--- The records ---

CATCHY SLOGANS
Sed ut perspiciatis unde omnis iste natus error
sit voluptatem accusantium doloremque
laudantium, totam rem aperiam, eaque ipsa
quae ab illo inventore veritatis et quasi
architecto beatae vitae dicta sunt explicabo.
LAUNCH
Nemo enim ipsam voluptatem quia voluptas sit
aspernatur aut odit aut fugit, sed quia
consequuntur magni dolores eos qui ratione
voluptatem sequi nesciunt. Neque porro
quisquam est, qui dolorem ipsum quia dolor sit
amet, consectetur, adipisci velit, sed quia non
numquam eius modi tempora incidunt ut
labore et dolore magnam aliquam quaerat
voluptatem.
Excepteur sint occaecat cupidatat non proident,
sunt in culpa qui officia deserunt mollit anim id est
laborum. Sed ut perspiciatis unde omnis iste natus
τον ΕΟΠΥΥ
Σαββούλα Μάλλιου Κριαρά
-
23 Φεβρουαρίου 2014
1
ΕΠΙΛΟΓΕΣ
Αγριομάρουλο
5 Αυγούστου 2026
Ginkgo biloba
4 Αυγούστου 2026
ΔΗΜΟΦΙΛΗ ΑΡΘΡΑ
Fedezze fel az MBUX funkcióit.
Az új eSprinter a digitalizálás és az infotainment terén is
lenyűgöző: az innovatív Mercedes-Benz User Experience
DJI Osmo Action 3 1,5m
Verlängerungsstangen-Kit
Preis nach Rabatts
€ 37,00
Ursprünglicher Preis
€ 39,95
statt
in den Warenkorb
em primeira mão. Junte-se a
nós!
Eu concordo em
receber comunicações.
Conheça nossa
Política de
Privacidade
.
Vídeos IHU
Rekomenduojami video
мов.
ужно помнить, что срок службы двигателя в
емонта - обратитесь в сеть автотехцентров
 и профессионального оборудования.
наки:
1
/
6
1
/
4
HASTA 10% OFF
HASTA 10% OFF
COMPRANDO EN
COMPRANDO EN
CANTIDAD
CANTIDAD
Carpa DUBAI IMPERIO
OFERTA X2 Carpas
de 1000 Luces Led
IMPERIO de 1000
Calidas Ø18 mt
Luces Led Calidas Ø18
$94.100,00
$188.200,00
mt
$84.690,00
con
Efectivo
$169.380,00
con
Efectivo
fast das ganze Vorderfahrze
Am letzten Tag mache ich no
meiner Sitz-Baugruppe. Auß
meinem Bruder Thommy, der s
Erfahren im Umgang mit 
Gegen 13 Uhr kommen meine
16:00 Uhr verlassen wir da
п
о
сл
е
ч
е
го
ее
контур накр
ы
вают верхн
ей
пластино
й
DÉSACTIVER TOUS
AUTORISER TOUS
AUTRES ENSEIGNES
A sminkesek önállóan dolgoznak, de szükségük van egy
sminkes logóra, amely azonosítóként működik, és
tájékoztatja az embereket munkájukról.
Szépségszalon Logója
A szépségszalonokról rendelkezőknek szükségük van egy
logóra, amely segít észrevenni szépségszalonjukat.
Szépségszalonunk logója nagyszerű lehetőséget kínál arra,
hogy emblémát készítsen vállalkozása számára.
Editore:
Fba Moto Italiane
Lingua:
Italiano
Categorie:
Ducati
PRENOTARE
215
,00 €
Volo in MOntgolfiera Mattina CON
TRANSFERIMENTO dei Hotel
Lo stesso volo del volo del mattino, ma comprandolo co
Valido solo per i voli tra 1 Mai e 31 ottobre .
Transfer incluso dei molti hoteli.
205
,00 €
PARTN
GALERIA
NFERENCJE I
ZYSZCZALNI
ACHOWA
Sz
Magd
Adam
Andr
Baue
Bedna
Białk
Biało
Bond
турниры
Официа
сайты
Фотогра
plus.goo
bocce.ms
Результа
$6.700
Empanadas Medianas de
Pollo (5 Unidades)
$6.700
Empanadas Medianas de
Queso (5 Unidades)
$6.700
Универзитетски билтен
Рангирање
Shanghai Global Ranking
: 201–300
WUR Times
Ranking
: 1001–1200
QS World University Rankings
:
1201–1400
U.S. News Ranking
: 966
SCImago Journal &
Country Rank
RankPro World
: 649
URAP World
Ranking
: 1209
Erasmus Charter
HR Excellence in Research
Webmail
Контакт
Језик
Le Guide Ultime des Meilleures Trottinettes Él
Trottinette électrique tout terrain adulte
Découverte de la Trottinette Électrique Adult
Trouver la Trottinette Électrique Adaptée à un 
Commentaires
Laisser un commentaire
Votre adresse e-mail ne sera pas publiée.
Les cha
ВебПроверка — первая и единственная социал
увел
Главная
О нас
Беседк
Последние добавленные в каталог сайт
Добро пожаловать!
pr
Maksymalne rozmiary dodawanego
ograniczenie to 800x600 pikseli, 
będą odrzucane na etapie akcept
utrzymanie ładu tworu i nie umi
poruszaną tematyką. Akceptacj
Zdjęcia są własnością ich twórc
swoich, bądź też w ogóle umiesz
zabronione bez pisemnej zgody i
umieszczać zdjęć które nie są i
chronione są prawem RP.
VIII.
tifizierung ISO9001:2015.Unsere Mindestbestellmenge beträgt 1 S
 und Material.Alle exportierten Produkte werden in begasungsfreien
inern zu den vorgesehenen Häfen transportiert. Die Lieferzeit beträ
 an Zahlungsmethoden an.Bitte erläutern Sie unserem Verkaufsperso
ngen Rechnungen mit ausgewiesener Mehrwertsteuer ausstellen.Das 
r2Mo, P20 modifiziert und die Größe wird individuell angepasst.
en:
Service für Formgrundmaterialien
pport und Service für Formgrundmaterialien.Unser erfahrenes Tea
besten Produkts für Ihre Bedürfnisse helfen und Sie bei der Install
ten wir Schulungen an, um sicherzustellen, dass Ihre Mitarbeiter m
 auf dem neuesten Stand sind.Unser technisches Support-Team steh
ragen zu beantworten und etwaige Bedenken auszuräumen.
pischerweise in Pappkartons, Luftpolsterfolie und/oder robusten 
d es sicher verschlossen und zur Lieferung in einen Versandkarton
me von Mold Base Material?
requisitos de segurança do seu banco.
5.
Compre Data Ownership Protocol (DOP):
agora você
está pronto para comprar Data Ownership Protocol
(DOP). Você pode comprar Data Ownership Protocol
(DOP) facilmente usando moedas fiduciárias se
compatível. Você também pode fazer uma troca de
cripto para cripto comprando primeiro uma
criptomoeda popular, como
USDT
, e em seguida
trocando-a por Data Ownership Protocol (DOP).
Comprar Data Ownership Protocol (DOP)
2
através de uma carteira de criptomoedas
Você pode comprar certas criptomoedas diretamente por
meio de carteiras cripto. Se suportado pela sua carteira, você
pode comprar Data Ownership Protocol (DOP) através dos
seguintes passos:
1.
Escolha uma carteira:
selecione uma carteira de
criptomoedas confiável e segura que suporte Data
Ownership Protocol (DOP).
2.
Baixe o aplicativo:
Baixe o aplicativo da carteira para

---

* Requirement:
For this exercise, return every line from the data that holds the string "logóra".

* Result of this exercise:
sminkes logóra, amely azonosítóként működik, és
logóra, amely segít észrevenni szépségszalonjukat.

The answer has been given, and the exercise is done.